(Saved entries)
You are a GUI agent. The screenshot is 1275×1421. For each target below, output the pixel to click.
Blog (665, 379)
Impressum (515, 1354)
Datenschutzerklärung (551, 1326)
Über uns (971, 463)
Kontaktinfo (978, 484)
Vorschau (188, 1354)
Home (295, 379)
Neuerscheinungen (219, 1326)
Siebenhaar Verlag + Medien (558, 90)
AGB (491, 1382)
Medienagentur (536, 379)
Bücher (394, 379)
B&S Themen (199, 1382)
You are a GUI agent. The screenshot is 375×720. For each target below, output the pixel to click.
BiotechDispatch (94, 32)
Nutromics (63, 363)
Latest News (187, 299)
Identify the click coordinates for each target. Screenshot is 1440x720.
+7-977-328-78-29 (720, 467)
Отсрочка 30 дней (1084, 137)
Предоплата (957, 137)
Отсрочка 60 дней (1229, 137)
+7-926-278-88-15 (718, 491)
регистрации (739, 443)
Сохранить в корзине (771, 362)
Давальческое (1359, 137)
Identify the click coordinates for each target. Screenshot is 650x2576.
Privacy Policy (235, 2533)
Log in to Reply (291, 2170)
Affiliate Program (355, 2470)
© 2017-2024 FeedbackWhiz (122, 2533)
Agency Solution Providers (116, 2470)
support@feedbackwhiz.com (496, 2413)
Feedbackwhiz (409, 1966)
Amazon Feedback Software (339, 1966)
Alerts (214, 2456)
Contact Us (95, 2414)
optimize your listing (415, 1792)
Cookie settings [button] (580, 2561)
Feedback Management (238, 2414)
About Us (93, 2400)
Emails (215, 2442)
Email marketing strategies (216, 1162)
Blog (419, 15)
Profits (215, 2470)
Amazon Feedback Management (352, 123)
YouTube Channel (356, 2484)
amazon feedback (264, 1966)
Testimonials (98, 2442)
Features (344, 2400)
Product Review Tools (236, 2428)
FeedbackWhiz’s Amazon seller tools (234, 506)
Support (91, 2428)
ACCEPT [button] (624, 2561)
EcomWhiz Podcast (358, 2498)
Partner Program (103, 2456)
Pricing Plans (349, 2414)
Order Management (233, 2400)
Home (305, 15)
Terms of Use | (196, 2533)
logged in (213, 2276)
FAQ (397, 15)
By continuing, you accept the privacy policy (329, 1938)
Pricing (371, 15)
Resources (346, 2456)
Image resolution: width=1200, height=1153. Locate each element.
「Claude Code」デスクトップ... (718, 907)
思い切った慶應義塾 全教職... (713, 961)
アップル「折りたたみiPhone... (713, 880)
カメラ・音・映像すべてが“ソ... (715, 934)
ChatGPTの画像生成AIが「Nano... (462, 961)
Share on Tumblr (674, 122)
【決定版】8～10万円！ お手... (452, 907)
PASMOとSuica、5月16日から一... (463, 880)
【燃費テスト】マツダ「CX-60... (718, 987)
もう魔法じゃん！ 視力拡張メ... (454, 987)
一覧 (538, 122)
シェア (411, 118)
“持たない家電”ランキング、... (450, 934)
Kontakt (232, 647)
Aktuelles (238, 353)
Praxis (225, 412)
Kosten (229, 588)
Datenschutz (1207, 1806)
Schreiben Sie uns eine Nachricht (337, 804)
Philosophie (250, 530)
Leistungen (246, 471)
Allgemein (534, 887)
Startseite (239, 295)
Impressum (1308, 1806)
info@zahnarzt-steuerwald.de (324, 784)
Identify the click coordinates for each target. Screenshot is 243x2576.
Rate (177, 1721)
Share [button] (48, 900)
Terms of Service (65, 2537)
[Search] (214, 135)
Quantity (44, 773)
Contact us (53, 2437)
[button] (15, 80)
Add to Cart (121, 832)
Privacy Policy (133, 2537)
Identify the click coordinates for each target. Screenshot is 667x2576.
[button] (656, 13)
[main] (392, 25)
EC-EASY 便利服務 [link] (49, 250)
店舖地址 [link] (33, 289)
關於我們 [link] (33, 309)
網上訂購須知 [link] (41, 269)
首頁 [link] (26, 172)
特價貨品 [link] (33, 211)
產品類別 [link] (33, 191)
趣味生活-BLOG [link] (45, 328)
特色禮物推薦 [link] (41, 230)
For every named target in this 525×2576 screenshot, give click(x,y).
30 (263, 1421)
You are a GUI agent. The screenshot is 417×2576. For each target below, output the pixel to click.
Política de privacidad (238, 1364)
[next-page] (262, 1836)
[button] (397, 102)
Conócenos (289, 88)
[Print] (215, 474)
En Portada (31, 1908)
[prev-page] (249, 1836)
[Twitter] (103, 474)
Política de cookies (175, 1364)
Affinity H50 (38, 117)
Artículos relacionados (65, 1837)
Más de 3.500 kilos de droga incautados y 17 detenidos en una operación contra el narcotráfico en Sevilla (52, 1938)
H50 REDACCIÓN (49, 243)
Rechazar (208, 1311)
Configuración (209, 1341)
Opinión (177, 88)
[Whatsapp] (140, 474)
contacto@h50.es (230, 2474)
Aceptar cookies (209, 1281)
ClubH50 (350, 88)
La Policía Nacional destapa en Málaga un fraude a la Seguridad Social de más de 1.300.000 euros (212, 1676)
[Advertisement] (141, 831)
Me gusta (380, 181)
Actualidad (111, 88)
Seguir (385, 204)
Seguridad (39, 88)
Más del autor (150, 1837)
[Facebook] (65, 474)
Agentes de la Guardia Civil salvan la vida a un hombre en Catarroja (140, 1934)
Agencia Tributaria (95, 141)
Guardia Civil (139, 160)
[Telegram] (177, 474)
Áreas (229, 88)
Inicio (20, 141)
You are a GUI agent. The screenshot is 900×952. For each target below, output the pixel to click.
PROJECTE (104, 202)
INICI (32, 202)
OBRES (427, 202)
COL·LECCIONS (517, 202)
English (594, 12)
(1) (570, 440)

** Exercise requirements **
Among the records above, repeat exactly the line with "Add to Cart (121, 832)", the line with "Artículos relacionados (65, 1837)", and every line in between, and only those.

** Answer to this exercise **
Add to Cart (121, 832)
Privacy Policy (133, 2537)
Identify the click coordinates for each target. Screenshot is 667x2576.
[button] (656, 13)
[main] (392, 25)
EC-EASY 便利服務 [link] (49, 250)
店舖地址 [link] (33, 289)
關於我們 [link] (33, 309)
網上訂購須知 [link] (41, 269)
首頁 [link] (26, 172)
特價貨品 [link] (33, 211)
產品類別 [link] (33, 191)
趣味生活-BLOG [link] (45, 328)
特色禮物推薦 [link] (41, 230)
For every named target in this 525×2576 screenshot, give click(x,y).
30 (263, 1421)
You are a GUI agent. The screenshot is 417×2576. For each target below, output the pixel to click.
Política de privacidad (238, 1364)
[next-page] (262, 1836)
[button] (397, 102)
Conócenos (289, 88)
[Print] (215, 474)
En Portada (31, 1908)
[prev-page] (249, 1836)
[Twitter] (103, 474)
Política de cookies (175, 1364)
Affinity H50 (38, 117)
Artículos relacionados (65, 1837)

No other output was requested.